WHAT IS REQUIRED —
Everything from the first line of the data through the line with "(STERNA | PAU" is to be echoed exactly, minus the pictures.

* * * * * * *

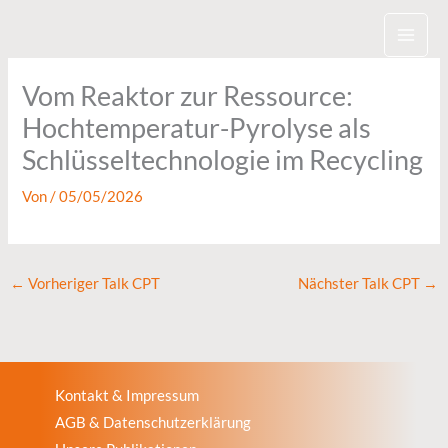
Zum
Inhalt
springen
Vom Reaktor zur Ressource:
Hochtemperatur-Pyrolyse als
Schlüsseltechnologie im Recycling
Von
/
05/05/2026
←
Vorheriger Talk CPT
Nächster Talk CPT
→
Kontakt & Impressum
AGB & Datenschutzerklärung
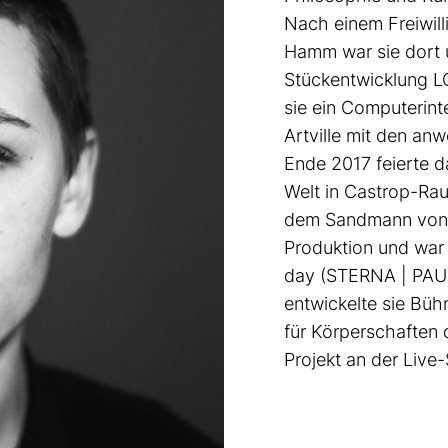
Nach einem Freiwill
Hamm war sie dort u
Stückentwicklung
L
sie ein Computerin
Artville mit den a
Ende 2017 feierte d
Welt
in Castrop-Rau
dem
Sandmann
von
Produktion und war
day
(STERNA | PAU 
entwickelte sie Büh
für
Körperschaften 
Projekt an der Live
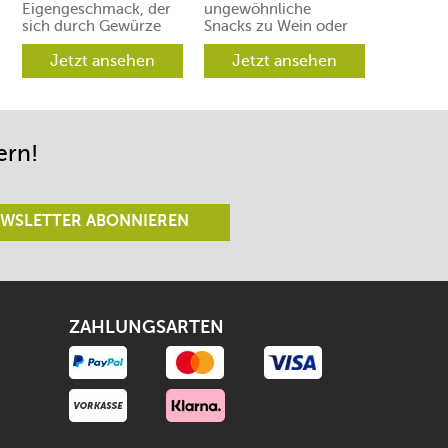
Eigengeschmack, der
ungewöhnliche
sich durch Gewürze
Snacks zu Wein oder
und Aromen leicht in
Prosecco. Ihre Gäste
verschiedene
Jetzt ansehen
werden aber
Jetzt ansehen
Richtungen lenken
begeistert sein.
lässt.
ern!
WSLETTER ABONNIEREN
ZAHLUNGSARTEN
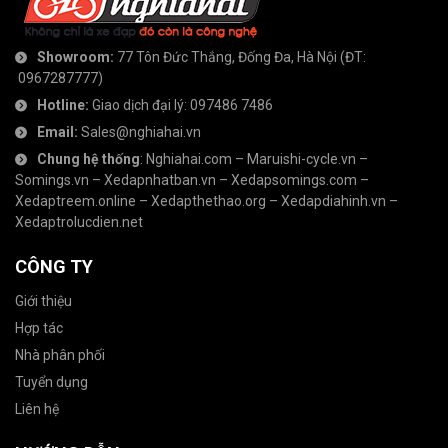
Showroom:
77 Tôn Đức Thắng, Đống Đa, Hà Nội
(ĐT:
0967287777
)
Hotline:
Giao dịch đại lý:
097486 7486
Email:
Sales@nghiahai.vn
Chung hệ thống
:
Nghiahai.com
–
Maruishi-cycle.vn
–
Somings.vn
–
Xedapnhatban.vn
–
Xedapsomings.com
–
Xedaptreem.online
–
Xedapthethao.org
–
Xedapdiahinh.vn
–
Xedaptrolucdien.net
CÔNG TY
Giới thiệu
Hợp tác
Nhà phân phối
Tuyển dụng
Liên hệ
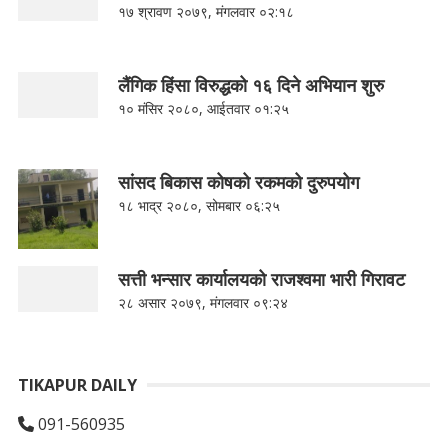
१७ श्रावण २०७९, मंगलवार ०२:१८
लैंगिक हिंसा विरुद्धको १६ दिने अभियान शुरु
१० मंसिर २०८०, आईतवार ०१:२५
सांसद बिकास कोषको रकमको दुरुपयोग
१८ भाद्र २०८०, सोमबार ०६:२५
सत्ती भन्सार कार्यालयको राजश्वमा भारी गिरावट
२८ असार २०७९, मंगलवार ०९:२४
TIKAPUR DAILY
091-560935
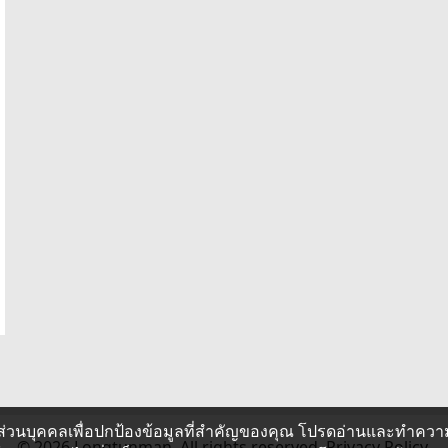
ส่วนบุคคลเพื่อปกป้องข้อมูลที่สำคัญของคุณ โปรดอ่านและทำควา
© 2026 Longtunman. All rights reserved.
Privacy Policy.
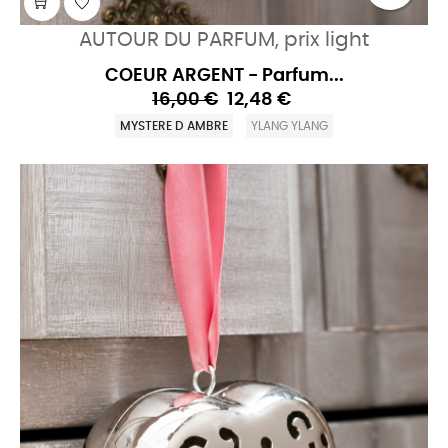
AUTOUR DU PARFUM, prix light
COEUR ARGENT - Parfum...
16,00 €
12,48 €
MYSTERE D AMBRE
YLANG YLANG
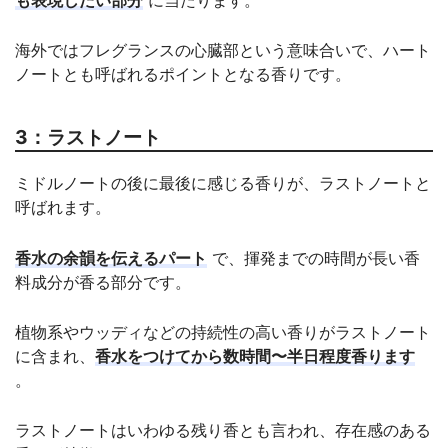
海外ではフレグランスの心臓部という意味合いで、ハート
ノートとも呼ばれるポイントとなる香りです。
3：ラストノート
ミドルノートの後に最後に感じる香りが、ラストノートと
呼ばれます。
香水の余韻を伝えるパート
で、揮発までの時間が長い香
料成分が香る部分です。
植物系やウッディなどの持続性の高い香りがラストノート
に含まれ、
香水をつけてから数時間〜半日程度香ります
。
ラストノートはいわゆる残り香とも言われ、存在感のある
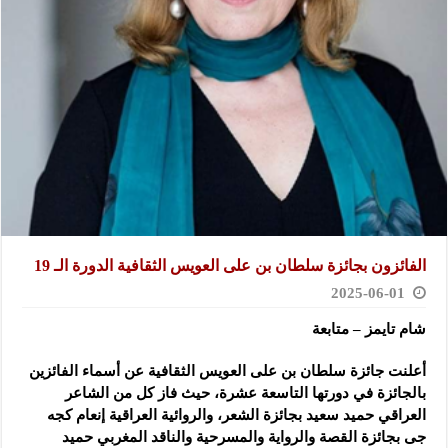
الفائزون بجائزة سلطان بن على العويس الثقافية الدورة الـ 19
2025-06-01
شام تايمز – متابعة
أعلنت جائزة سلطان بن على العويس الثقافية عن أسماء الفائزين
بالجائزة في دورتها التاسعة عشرة، حيث فاز كل من الشاعر
العراقي حميد سعيد بجائزة الشعر، والروائية العراقية إنعام كجه
جى بجائزة القصة والرواية والمسرحية والناقد المغربي حميد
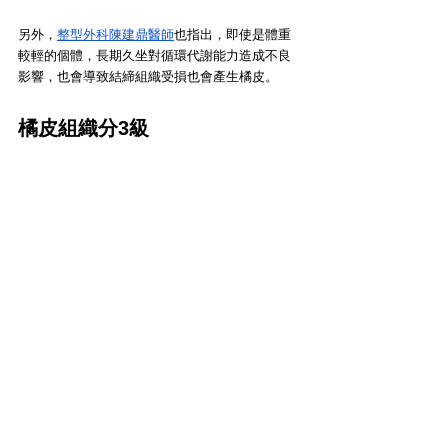
另外，
整型外科陳建鼎醫師
也指出，即使是體重
較輕的個體，長期久坐對循環代謝能力造成不良
影響，也會導致結締組織受損也會產生橘皮。
橘皮組織分3級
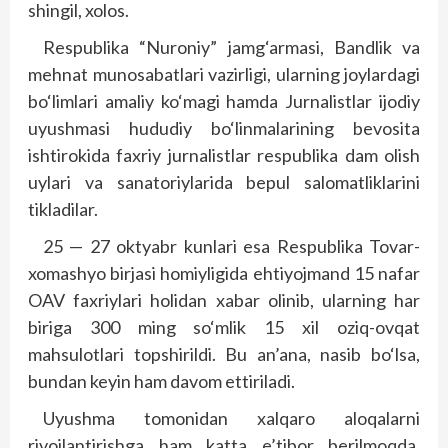
shingil, xolos.
Respublika “Nuroniy” jamg‘armasi, Bandlik va
mehnat munosabatlari vazirligi, ularning joylardagi
bo‘limlari amaliy ko‘magi hamda Jurnalistlar ijodiy
uyushmasi hududiy bo‘linmalarining bevosita
ishtirokida faxriy jurnalistlar respublika dam olish
uylari va sanatoriylarida bepul salomatliklarini
tikladilar.
25 — 27 oktyabr kunlari esa Respublika Tovar-
xomashyo birjasi homiyligida ehtiyojmand 15 nafar
OAV faxriylari holidan xabar olinib, ularning har
biriga 300 ming so‘mlik 15 xil oziq-ovqat
mahsulotlari topshirildi. Bu an’ana, nasib bo‘lsa,
bundan keyin ham davom ettiriladi.
Uyushma tomonidan xalqaro aloqalarni
rivojlantirishga ham katta e’tibor berilmoqda.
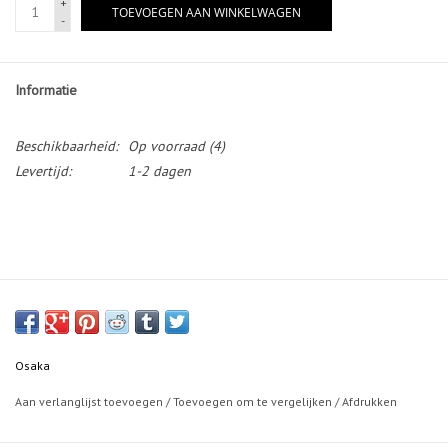
+
TOEVOEGEN AAN WINKELWAGEN
-
Informatie
Beschikbaarheid:
Op voorraad
(4)
Levertijd:
1-2 dagen
Osaka
Aan verlanglijst toevoegen
/
Toevoegen om te vergelijken
/
Afdrukken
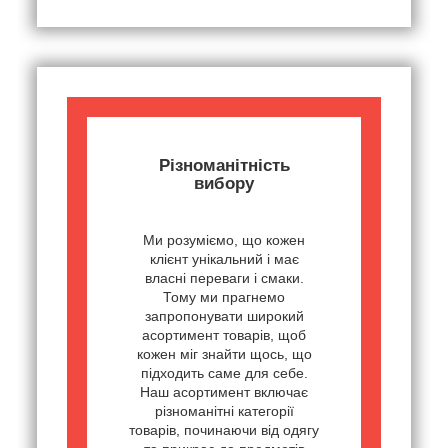
Різноманітність
вибору
Ми розуміємо, що кожен
клієнт унікальний і має
власні переваги і смаки.
Тому ми прагнемо
запропонувати широкий
асортимент товарів, щоб
кожен міг знайти щось, що
підходить саме для себе.
Наш асортимент включає
різноманітні категорії
товарів, починаючи від одягу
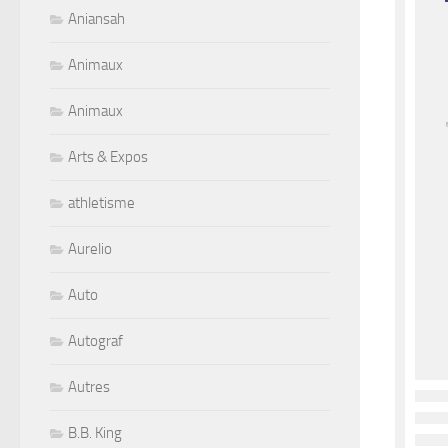
Aniansah
Animaux
Animaux
Arts & Expos
athletisme
Aurelio
Auto
Autograf
Autres
B.B. King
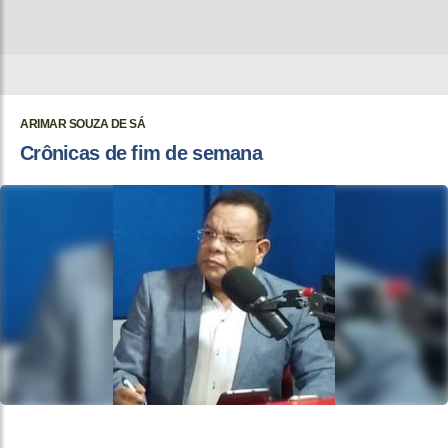
ARIMAR SOUZA DE SÁ
Crônicas de fim de semana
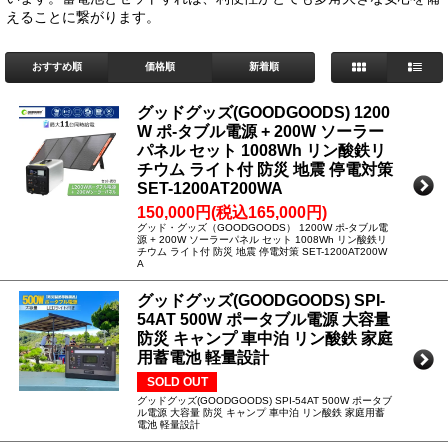
えることに繋がります。
おすすめ順
価格順
新着順
グッドグッズ(GOODGOODS) 1200
W ポ-タブル電源 + 200W ソーラー
パネル セット 1008Wh リン酸鉄リ
チウム ライト付 防災 地震 停電対策
SET-1200AT200WA
150,000円(税込165,000円)
グッド・グッズ（GOODGOODS） 1200W ポ-タブル電
源 + 200W ソーラーパネル セット 1008Wh リン酸鉄リ
チウム ライト付 防災 地震 停電対策 SET-1200AT200W
A
グッドグッズ(GOODGOODS) SPI-
54AT 500W ポータブル電源 大容量
防災 キャンプ 車中泊 リン酸鉄 家庭
用蓄電池 軽量設計
SOLD OUT
グッドグッズ(GOODGOODS) SPI-54AT 500W ポータブ
ル電源 大容量 防災 キャンプ 車中泊 リン酸鉄 家庭用蓄
電池 軽量設計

* * * * * * *

EXPECTED OUTPUT —
Zum
Inhalt
springen
Vom Reaktor zur Ressource:
Hochtemperatur-Pyrolyse als
Schlüsseltechnologie im Recycling
Von
/
05/05/2026
←
Vorheriger Talk CPT
Nächster Talk CPT
→
Kontakt & Impressum
AGB & Datenschutzerklärung
Nach einem Freiwill
Hamm war sie dort u
Stückentwicklung
L
sie ein Computerin
Artville mit den a
Ende 2017 feierte d
Welt
in Castrop-Rau
dem
Sandmann
von
Produktion und war
day
(STERNA | PAU 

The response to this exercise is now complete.